Applying standard DCC target numbers to a 2d10 system just isn't going to work. What about the sort of logic we used last time for the 2d6+mod roll, then? Isn't there a corresponding range that we can use on the 2d10+mod roll to have similar percentages of failure, complicated/partial success and success? Why sure, of course there is! Here's how it breaks down.Using the most reasonable math at my disposal, the logical success ranges work like this:

- 2d6: Failure = 6 or less, Partial/complicated success = 7-9, Complete success = 10 or better
- 2d8: Failure = 8 or less, Partial/complicated success = 9-12, Complete success = 13 or better
- 2d10: Failure = 10 or less, Partial/complicated success = 11-15, Complete success = 16 or better
- 2d12: Failure = 12 or less, Partial/complicated sucess = 13-18, Complete success = 19 or better

These success ranges produce very closely similar results as far as the probability of success goes, with some small variance.
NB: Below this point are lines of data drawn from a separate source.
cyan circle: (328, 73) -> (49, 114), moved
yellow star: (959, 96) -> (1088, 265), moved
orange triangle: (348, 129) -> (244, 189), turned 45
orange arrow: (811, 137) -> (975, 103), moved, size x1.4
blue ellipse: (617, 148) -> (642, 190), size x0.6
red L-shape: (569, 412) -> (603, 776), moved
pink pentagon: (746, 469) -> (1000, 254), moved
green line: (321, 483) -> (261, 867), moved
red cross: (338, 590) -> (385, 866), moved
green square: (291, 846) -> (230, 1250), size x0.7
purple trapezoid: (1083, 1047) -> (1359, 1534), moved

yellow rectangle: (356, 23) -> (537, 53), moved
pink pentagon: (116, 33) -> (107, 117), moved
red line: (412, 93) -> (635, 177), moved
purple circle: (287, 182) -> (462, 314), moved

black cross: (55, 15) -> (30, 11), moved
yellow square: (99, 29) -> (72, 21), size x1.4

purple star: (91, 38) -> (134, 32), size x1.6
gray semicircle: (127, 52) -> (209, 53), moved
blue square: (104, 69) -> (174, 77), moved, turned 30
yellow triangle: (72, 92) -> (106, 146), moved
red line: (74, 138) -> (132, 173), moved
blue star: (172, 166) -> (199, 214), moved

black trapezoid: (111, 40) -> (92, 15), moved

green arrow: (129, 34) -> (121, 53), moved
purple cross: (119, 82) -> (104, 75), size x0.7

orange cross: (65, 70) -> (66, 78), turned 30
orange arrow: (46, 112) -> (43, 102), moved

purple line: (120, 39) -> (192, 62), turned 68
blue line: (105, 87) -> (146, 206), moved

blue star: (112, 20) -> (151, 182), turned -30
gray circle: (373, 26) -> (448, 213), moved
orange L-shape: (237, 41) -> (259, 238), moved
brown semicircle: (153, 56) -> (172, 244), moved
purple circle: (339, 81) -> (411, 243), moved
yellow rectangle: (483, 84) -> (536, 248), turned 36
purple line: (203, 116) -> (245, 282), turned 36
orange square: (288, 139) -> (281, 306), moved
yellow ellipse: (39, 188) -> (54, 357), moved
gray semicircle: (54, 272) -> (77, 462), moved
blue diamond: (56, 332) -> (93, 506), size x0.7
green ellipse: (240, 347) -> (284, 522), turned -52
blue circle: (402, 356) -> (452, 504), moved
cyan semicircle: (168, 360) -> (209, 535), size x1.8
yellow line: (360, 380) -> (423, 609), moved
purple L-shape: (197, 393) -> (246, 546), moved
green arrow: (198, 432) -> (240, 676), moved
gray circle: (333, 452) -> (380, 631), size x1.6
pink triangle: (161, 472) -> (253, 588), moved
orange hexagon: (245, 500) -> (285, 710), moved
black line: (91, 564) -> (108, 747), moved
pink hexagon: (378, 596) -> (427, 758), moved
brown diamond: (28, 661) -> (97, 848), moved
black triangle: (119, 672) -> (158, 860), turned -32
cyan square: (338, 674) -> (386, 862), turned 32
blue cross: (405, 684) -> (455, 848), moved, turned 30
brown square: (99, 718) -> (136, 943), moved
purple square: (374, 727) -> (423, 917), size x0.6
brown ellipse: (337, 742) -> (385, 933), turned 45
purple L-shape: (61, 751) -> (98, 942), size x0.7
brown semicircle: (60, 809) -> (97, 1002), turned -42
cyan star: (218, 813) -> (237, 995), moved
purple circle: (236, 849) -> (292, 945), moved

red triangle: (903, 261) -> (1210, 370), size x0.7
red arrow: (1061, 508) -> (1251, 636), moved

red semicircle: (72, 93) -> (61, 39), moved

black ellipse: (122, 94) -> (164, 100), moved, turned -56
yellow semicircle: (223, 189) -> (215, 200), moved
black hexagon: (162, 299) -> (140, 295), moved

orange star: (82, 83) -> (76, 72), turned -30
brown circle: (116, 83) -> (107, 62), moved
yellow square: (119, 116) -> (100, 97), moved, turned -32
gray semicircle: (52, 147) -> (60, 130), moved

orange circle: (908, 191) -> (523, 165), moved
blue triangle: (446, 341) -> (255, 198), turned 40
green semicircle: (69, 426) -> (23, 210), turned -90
For example, you are slightly more likely to roll a complete success on 2d12 (10.42%) than on 2d10 (10%) much less 2d6 (8.33%). Yes, these can seem like big differences, but consider that, when dealing with the smaller range of numbers on the 2d6 distribution, any modifier is going to provide a much larger effect in this distribution than in any higher one. In a manner of speaking, every +1 is bigger in the 2d6 distribution than it is in 2d8, 2d10 or 2d12 (in descending order of "+1 bigness").

#### Where It's All Going

When you're deciding between these different dice expressions, you are, in effect, deciding how large of an impact character stats (in the form of bonuses and penalties to these dice rolls) will have on the success or failure of that particular character. If you want a high degree of randomness, where success is less a function of character stats and more a function of luck, use a higher "d" dice expression (like 2d12), but if you want character stats to have a large impact (for good or ill; remember that penalties will be just as big as bonuses), use a lower "d" (like 2d6).

*Bonus neat fact*: in a 2d* expression, the mean of the distribution (which is always where the low end of the "partial/complicated success" range begins) is exactly one digit higher than the die type (meaning that failure has a maximum value equal to the die type). For example, the 2d6 range has a mean of 7 (6+1; the failure range here has a maximum value of 6, equal to the die type) and the 2d12 range has a mean of 13 (12+1; the failure range has a maximum value of 12). Neat stuff, huh?